横目でユスチィスの方を見やる。ユスチィスは上体を起こそうと、地面から突き出している柱状の金属に掴まっているところであった。
大蛇の全身が蠢動し、ユスチィスの方へ迫った。口を開いた大蛇がユスチィスの頭上に迫り、一気に喰らいかかろうとした。
「ユスチィス」
トンガーソンの叫びを聞いたユスチィスが慌てて砂の上を転げまわり、大蛇の咢をかわす。そのまま急いで立ち上がり、大蛇から逃れようと走った。
大蛇は逃げていくユスチィスの方に向き直り、頭部を動かして狙いを定めた。
(駄目だ。あれでは追いつかれる)
意を決したトンガーソンは、少しでも時間を稼ごうと、ユスチィスを追う大蛇に向かって駆けだした。
何事かを叫ぶユスチィス。
その時、走るユスチィスの足が砂を踏み抜き、ずぶずぶと全身が砂の中に呑まれていった。
驚くユスチィス。トンガーソンもまた、眼前の出来事に我が目を疑った。
既にユスチィスの下半身は砂の中に埋まり、胸元まで砂に覆われていた。

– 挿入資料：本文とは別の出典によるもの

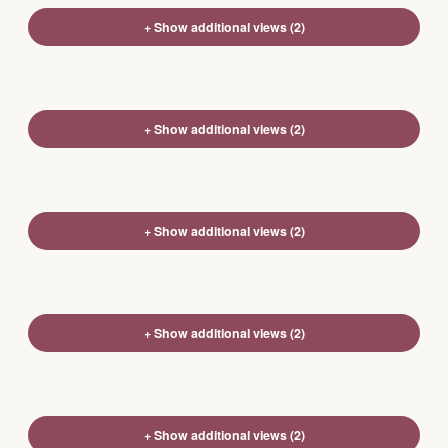
+ Show additional views (2)
+ Show additional views (2)
+ Show additional views (2)
+ Show additional views (2)
+ Show additional views (2)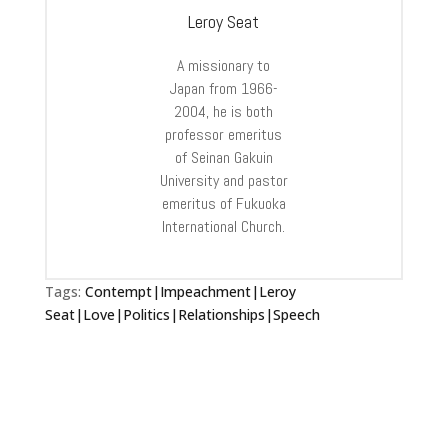
Leroy Seat
A missionary to
Japan from 1966-
2004, he is both
professor emeritus
of Seinan Gakuin
University and pastor
emeritus of Fukuoka
International Church.
Tags:
Contempt|Impeachment|Leroy
Seat|Love|Politics|Relationships|Speech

ユスチィスがもがくほどにその速度は早まり、既に埋まっているユスチィスの右腕に代わって、左腕が虚しく持ち上げられた。
トンガーソンはユスチィスを引っ張り出すために、彼の左腕を両手で掴もうとした。先ほど抉られた右手に激痛が奔ったが、トンガーソンは必死にこらえた。
大蛇の鋼の塊のような硬い頭が振り下ろされる。危うく叩き潰されそうになったトンガーソンは寸でのところでかわしたが、横に払われた頭部によって弾き飛ばされた。トンガーソンは砂上に投げ出され、全身を強く打ちつけた。

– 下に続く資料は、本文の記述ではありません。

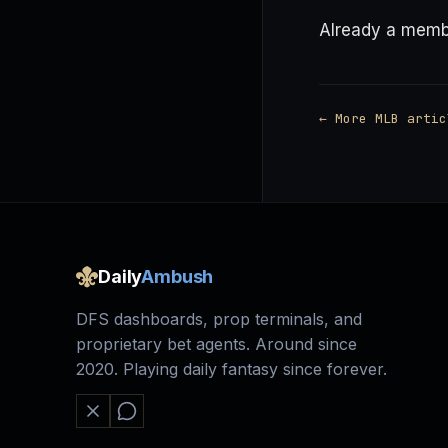
Already a mem
← More MLB artic
Daily
Ambush
DFS dashboards, prop terminals, and
proprietary bet agents. Around since
2020. Playing daily fantasy since forever.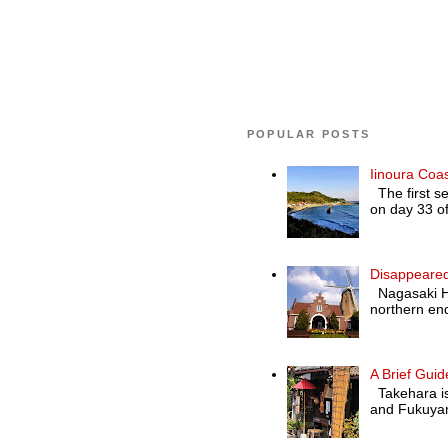
POPULAR POSTS
Iinoura Coa
The first se
on day 33 of
Disappeared
Nagasaki Hol
northern end
A Brief Guid
Takehara is 
and Fukuyam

起き上がるなり、再度、ユスチィスの名を叫ぶトンガーソン。最早視界を遮るだけの邪魔者でしかなくなっていた、ひびだらけのゴーグルを投げ捨てた。見ると、ユスチィスの全身が片腕だけを残して、砂の中に埋もれているところであった。
やがて、ユスチィスの姿は砂の中に没した。愕然となったトンガーソンは、すぐ傍に大蛇がいることも忘れて、立ち尽くしたまま消えたユスチィスの姿を、虚ろな視線で追い求めた。
絶望したトンガーソンの嗚咽が地上に響いた。